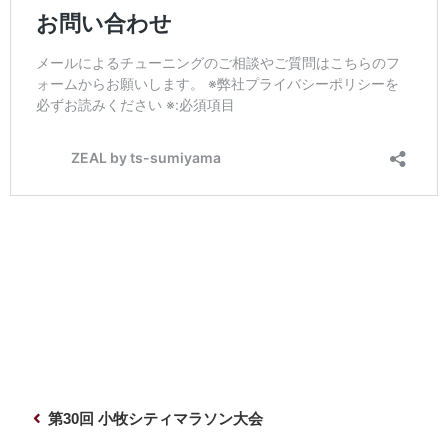
投
前
第30回 小牧シティマラソン大会
稿
の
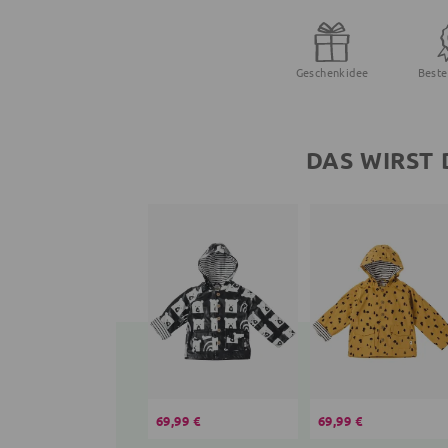
Geschenkidee
Beste
DAS WIRST 
69,99 €
69,99 €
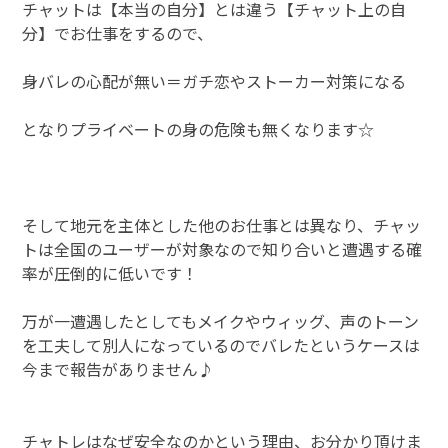
チャットは【本当の自分】とは違う【チャット上の自
分】でお仕事をするので、
身バレの心配が無い＝ガチ恋やストーカー対策になる
となりプライベートの身の危険も無くなります☆
そして地元を主体とした他のお仕事とは異なり、チャッ
トは全国のユーザーが対象なので知り合いと遭遇する確
率が圧倒的に低いです！
万が一遭遇したとしてもメイクやウィッグ、声のトーン
を工夫して別人になっているのでバレたというケースは
今まで報告がありません♪
チャトレはなぜ安全なのかという理由、お分かり頂けま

[EXERCISE PROMPT] Set down every record above exactly as it stands, but skip the pictures.

[RESPONSE AREA]
投
前
第30回 小牧シティマラソン大会
稿
の
Geschenkidee
Beste
DAS WIRST 
69,99 €
69,99 €
チャットは【本当の自分】とは違う【チャット上の自
分】でお仕事をするので、
身バレの心配が無い＝ガチ恋やストーカー対策になる
となりプライベートの身の危険も無くなります☆
そして地元を主体とした他のお仕事とは異なり、チャッ
トは全国のユーザーが対象なので知り合いと遭遇する確
率が圧倒的に低いです！
万が一遭遇したとしてもメイクやウィッグ、声のトーン
を工夫して別人になっているのでバレたというケースは
今まで報告がありません♪
チャトレはなぜ安全なのかという理由、お分かり頂けま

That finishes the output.